[Page-level text extractions]
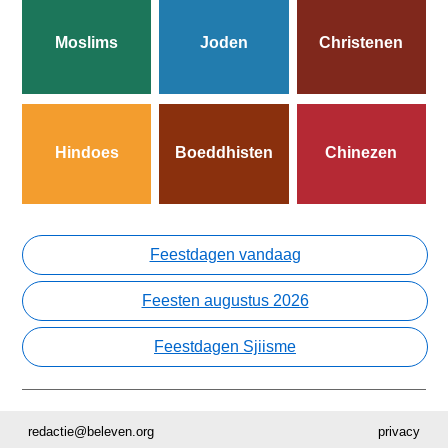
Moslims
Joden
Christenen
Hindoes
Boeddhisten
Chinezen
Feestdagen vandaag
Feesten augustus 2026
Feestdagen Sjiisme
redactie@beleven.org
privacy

...

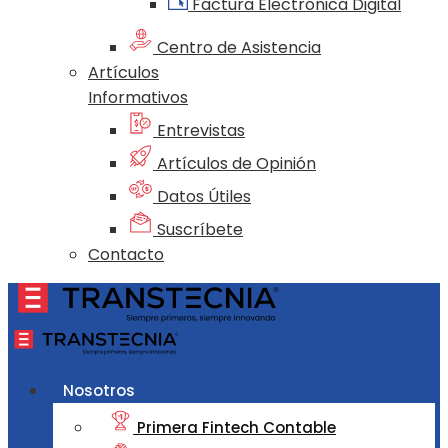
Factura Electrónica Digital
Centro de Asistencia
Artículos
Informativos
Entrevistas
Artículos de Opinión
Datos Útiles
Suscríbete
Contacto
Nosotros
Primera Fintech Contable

**AIM OF THE TASK:** Your task for the entries above: copy exactly the span starting with the line with "Centro de Asistencia" and going on through the line with "Primera Fintech Contable", both lines included, and nothing else.

**COMPLETED TASK:**
Centro de Asistencia
Artículos
Informativos
Entrevistas
Artículos de Opinión
Datos Útiles
Suscríbete
Contacto
Nosotros
Primera Fintech Contable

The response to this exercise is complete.